First realize that "duplicate people" don't count double. If you make a maximum precision copy of someone, that doesn't make him any more likely to be right- clearly we can do better than averaging over all people with equal weighting. By the same idea, finding out that a certain train of thought leading to a certain belief is common shouldn't make you proportionally more confident in that idea. The only reason it might make you any more confident in it is the possibility that its truth leads to its proliferation and therefore its popularity is (weak) evidence.
This explains why we can dismiss the beliefs of the billions of theists. First of all, their beliefs are very well correlated so that all useful information can be learned through only a handful of theists. Second of all, we understand their arguments and we understand how they formed their beliefs-and have already taken them into account. The reason they continue to disagree is because the situation isn't symmetric - they don't understand the opposing arguments or the causal path that leads one to be a reductionist atheist.
No wonder "majoritarionism" doesn't seem to work here.
Since we're still pretending to be perfect Bayesians, we only care about people who are fairly predictable (given access to their information) and have information that we don't have. If they don't have any new information, then we can just follow the causal path and say "and here, sir, is where you went wrong.". Even if we don't understand their mind perfectly, we don't take them seriously since it is clear that whatever they were doing, they're doing it wrong. On the other hand, if the other person has a lot of data, but we have no idea how data affects their beliefs, then we can't extract any useful information.
We only change our beliefs to more closely match theirs when they are not only predictable, but predictably rational. If you know someone is always wrong, then reversing his stupidity can help you get more accurate beliefs, but it won't bring you closer to agreement- just the opposite!
If we stop kidding ourselves and realize that we aren't perfect Bayesian, then we have to start giving credit to how other people think. If you and an epistemic peer come upon the same data set and come to different conclusions, then you have no reason to think that your way of thinking is any more accurate than his (as we assumed he's an epistemic peer). While you may have different initial impressions, you better be able to converge to the same belief. And again, on each iteration, it shouldn't be predictable who is going to fall on which side.
If we revisit the cases like religion, then you still understand how they came to their beliefs and exactly why they fail. So to the extent that you believe you can recognize stupidity when you see it, you still stick to your own belief. Even though you aren't perfect, for this case, you're good enough.
One sentence summary: You want to shift your belief to the average over answers given by predictably rational "Rituals of Cognition"/data set pairs1, not people2.
You weight the different "Rituals Of Cognition"/data pairs by how much you trust the ROC and by how large the data set is. You must, however, keep in mind that to trust yourself more than average, you have to have a better than average reason to think that you're better than average.
To the extent that everyone has a unique take on the subject, counting people and counting cognitive rituals are equivalent. But when it comes to a group where all people think pretty close to the same way, then they only get one "vote".
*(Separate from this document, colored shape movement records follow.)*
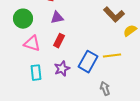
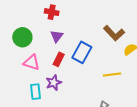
purple triangle: (57, 18) -> (57, 36), turned -40
blue rectangle: (88, 62) -> (82, 52), moved
purple star: (62, 69) -> (54, 83), moved

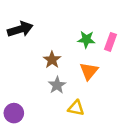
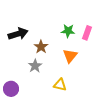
black arrow: (20, 29) -> (18, 34), moved
gray star: (57, 85) -> (35, 66), moved

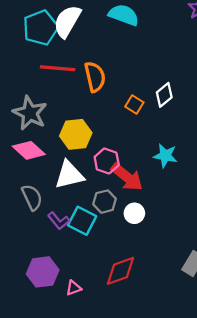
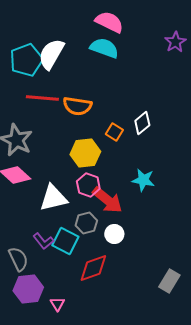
orange semicircle: (95, 77) -> (77, 106), turned 112
yellow hexagon: (76, 134) -> (85, 153), moved
gray semicircle: (32, 197) -> (18, 259), moved
red diamond: (121, 271) -> (93, 268), moved
pink triangle: (74, 288) -> (57, 304), turned -42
You can get "bonus points" if you can predict the conditional response of irrational peoples action in response to data and update based on that. For practical purposes though, I don't think much of this happens as not many people are intelligently stupid.
ETA: This takes the anthropomorphism out of the loop. We're looking at valid ROC, and polling human beliefs is just a cheap way to find them. If we can come up with other ways of finding them, I expect that to be very valuable. The smart people that impress me most aren't the ones that learn slightly quicker, since everyone else gets there too. The smart people that impress me the most come in where everyone else is stumped and chop Gordian's knot in half with their unique way of thinking about the problem. Can we train this skill?
1. I'm fully aware of how hoaky this sounds without any real math there, but it seems like it should be formalizable.
If you're just trying to improve human rationality (as opposed to programming AI), the real math would have to be interpreted again anyway and I'm not gonna spend the time right now.
2. Just as thinking identically to your twin doesn't help you get the right answer (and therefore is weighted less), if you can come up with more than one valid way of looking at things, you can expect justifiably be weighted as strongly as a small group of people.